3 ( 1 ) " " " " " " " " " " " " "*" "*" " " " " "*" " " " " "
4 ( 1 ) " " " " " " "*" " " "*" "*" " " " " "*" " " " " "
5 ( 1 ) " " " "*" "*" " " "*" "*" " " " " "*" " " " " "
6 ( 1 ) " " " "*" "*" "*" "*" "*" " " " " "*" " " " " "
7 ( 1 ) " " " "*" "*" "*" "*" "*" " " " " "*" "*" " " "
8 ( 1 ) " " " "*" "*" "*" "*" "*" " " " " "*" "*" "*"
总结部分对于列数的最佳结果给出了 "*"。还可以使用特定的度量标准,例如Mallow's Cp来找到最佳结果:
which.min(summary(mtcars.regsubsets)$cp)
3
这返回结论,即3变量集具有Mallow's Cp的最低分数。
是否有一种方法可以自动选择数据集中的这些列(在本例中为wt、qsec和am),以便返回一个只包含这三列的新数据集?
mtcars[,c(5,6,8)]
显然,Leaps包的帮助文件已经查看过了,查看了StackOverflow和其他来源,但没有找到解决方案。
英文:
The Leaps package allows identification of subsets, and can return results for the best subsets. For example:
library(leaps)
mtcars.regsubsets <- regsubsets(mpg ~ ., data = mtcars)
summary(mtcars.regsubsets, nvmax = 10)
Selection Algorithm: exhaustive
cyl disp hp drat wt qsec vs am gear carb
1 ( 1 ) " " " " " " " " "*" " " " " " " " " " "
2 ( 1 ) "*" " " " " " " "*" " " " " " " " " " "
3 ( 1 ) " " " " " " " " "*" "*" " " "*" " " " "

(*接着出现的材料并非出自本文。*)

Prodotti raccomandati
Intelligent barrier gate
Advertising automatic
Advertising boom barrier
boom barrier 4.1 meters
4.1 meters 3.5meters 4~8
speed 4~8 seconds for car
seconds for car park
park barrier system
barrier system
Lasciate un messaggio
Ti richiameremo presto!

4 ( 1 ) " " " " "*" " " "*" "*" " " "*" " " " "
5 ( 1 ) " " "*" "*" " " "*" "*" " " "*" " " " "
6 ( 1 ) " " "*" "*" "*" "*" "*" " " "*" " " " "
7 ( 1 ) " " "*" "*" "*" "*" "*" " " "*" "*" " "
8 ( 1 ) " " "*" "*" "*" "*" "*" " " "*" "*" "*"
The summary gives an "*" for the best results for the number of columns. It's also possible to use a specific measure, such as Mallow's Cp to find the best result:
which.min(summary(mtcars.regsubsets)$cp)
3
This returns that conclusion that the 3-variable set has the lowest score for Mallow's Cp.
Is there a way to automatically select those columns (wt, sec and am in this case) in the data set, so it returns a new data set only with those three columns?
mtcars[,c(5,6,8)]
Obviously the help file for the Leaps package has been checked, looked on StackOverflow, other sources, but no solution was found.
答案1
得分: 2
以下是使用dplyr
的一种方法:
library(leaps)
library(dplyr)
mtcars.regsubsets <- regsubsets(mpg ~ ., data = mtcars)
cols_sel <- mtcars.regsubsets %>%
broom::tidy() %>%
filter(mallows_cp == min(mallows_cp)) %>%
select(where(~.x == TRUE)) %>%
colnames()
select(mtcars, any_of(cols_sel))
英文:
Here is one way using dplyr
:
library(leaps)
library(dplyr)
mtcars.regsubsets <- regsubsets(mpg ~ ., data = mtcars)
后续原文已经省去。